Dos meses después de esta visita, el Frente Polisario me invitó a viajar a Tinduf (Argelia) para conocer las condiciones en las que vivían los saharauis de los campamentos protegidos por los argelinos. Conocí la pesadilla de una ciudad de grandes contenedores metálicos, la precariedad de barrios enteros de tiendas de campaña, la escasez de agua y alimentos, el reguero de ayudas de ONG internacionales (varias españolas) que apenas mitigaban las necesidades básicas de una población en crecimiento constante. Y en el plano militar, el hostigamiento permanente entre los guerrilleros del Polisario y la máquina militar marroquí bien pertrechada y alimentada, vigilando el inmenso muro defensivo construido por Marruecos.

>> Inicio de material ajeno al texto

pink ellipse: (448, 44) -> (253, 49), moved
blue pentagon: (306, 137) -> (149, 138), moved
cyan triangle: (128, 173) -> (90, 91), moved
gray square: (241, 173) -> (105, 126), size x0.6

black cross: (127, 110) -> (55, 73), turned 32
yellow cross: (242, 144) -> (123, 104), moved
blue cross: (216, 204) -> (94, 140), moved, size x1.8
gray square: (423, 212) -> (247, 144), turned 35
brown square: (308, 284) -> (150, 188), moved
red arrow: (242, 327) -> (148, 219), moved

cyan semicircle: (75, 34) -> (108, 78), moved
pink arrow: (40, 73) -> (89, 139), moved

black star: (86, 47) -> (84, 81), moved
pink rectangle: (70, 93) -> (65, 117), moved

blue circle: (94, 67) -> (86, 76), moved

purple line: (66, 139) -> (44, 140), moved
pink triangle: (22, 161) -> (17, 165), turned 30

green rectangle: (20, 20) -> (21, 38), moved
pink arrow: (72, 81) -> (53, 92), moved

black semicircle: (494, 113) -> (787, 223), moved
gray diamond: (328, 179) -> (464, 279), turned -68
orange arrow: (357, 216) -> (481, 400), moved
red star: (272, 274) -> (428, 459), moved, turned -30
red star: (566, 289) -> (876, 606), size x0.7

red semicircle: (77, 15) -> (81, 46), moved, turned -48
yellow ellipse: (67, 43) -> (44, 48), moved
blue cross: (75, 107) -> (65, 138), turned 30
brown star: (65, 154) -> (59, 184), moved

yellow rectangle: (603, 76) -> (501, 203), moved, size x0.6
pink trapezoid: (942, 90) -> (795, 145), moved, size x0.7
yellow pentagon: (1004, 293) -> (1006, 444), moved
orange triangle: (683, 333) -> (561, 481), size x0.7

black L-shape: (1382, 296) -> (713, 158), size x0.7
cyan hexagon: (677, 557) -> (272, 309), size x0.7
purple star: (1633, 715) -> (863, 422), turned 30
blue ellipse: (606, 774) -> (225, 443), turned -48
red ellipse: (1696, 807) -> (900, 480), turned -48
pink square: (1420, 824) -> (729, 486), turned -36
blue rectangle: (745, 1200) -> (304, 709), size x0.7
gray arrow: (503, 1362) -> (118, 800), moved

De esta historia proviene la causa profunda que provocó la «segunda marcha» de marroquíes necesitados y deseosos de abandonar su país, que asaltaron la frontera española en Ceuta, con el apoyo y la tolerancia de la policía marroquí a la que, por cierto, los españoles pagan y pertrechan para impedir estas invasiones «pacíficas». La excusa, la hospitalización del líder del Polisario en un hospital español, maniobra humanitaria pero absurdamente falta de visión política y diplomática que se permitió nuestro Gobierno. Y así hemos tenido una nueva versión de los históricos chantajes marroquíes a diferentes Gobiernos españoles, desde los antiguos enfrentamientos bélicos directos de principios y mediados del siglo pasado hasta el momento. Marruecos sigue jugando con el «amigo y vecino» español, con cartas marcadas y a veces «de farol». Siempre lo ha hecho. Lo malo es que no aprendemos…o no sabemos.